How do i write a reaction?
a) The initial reaction between HNO3 (nitric acid) and KOH (potassium hydroxide) can be represented as follows:
HNO3 + KOH -> KNO3 + H2O
b) To set up an ICE table, we need to analyze the changes in concentration of the relevant species present in the reaction. In this case, we are looking at the titration of 2.0M HNO3 with 1.0M KOH. Let's fill in the table for each step:
Step 1: 0 mL KOH added
HNO3 + 0 KOH -> KNO3 + H2O
Step 2: 25 mL KOH added
HNO3 + 25/1000 L KOH -> KNO3 + H2O
Step 3: 50 mL KOH added
HNO3 + 50/1000 L KOH -> KNO3 + H2O
Note: We convert milliliters (mL) to liters (L) by dividing by 1000.
c) To determine the spectator ions present after each step, we need to assess which ions remain unchanged throughout the reaction. In this case, the spectator ions would be the potassium ion (K+) from KOH and the nitrate ion (NO3-) from HNO3. These ions do not participate in the overall reaction; they are merely "spectators" and do not change.

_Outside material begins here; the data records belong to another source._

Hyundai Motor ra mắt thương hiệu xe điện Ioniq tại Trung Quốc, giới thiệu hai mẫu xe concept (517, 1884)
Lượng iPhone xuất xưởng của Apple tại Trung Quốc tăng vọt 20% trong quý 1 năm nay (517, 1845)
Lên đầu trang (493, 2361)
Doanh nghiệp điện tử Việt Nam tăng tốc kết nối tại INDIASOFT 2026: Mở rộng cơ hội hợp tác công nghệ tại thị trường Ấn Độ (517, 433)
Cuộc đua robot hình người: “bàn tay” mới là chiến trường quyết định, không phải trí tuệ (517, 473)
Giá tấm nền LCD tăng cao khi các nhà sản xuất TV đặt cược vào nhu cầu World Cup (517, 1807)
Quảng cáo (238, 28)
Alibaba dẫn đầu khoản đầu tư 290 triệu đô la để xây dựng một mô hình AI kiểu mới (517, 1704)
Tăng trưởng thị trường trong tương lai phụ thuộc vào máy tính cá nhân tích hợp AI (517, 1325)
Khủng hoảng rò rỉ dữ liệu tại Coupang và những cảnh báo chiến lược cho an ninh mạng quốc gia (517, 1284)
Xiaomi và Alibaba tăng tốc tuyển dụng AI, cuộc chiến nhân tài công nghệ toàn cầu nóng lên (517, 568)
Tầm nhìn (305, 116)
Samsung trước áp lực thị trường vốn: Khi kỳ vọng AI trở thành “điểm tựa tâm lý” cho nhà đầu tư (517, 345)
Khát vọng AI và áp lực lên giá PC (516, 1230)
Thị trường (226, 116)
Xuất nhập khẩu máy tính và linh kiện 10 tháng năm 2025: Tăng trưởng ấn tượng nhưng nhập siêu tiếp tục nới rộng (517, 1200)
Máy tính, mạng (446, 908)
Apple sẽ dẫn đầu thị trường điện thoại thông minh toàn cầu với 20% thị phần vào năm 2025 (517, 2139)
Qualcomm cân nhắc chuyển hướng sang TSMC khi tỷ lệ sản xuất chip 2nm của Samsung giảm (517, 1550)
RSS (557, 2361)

d) To calculate the pH, we need to determine the concentration of H+ (hydronium ions) in the final solution. Since we are starting with a strong acid (HNO3) and titrating it with a strong base (KOH), we can assume that complete neutralization will occur. Therefore, at the equivalence point, the concentration of H+ will be equal to the concentration of OH- (hydroxide ions) before they react.
At the equivalence point, when 50 mL of 1.0M KOH is added to 50 mL of 2.0M HNO3, the number of moles of H+ and OH- will be equal. The reaction between them will form water (H2O). Thus, to determine the concentration of H+ in the solution, we can use the following equation:
[H+] = [OH-] = (moles OH-) / (total volume)
The total volume will be the sum of the volumes of HNO3 and KOH used. Using the given concentrations and volumes:
[H+] = [OH-] = (2.0 mol/L * 0.050 L) / (0.050 L + 0.050 L)
= 0.2 mol/L
To convert the H+ concentration to pH, we can use the formula:
pH = -log[H+]
Therefore, in this case, the pH would be:
pH = -log(0.2)
≈ 0.70
So, the pH of the solution after the titration is approximately 0.70.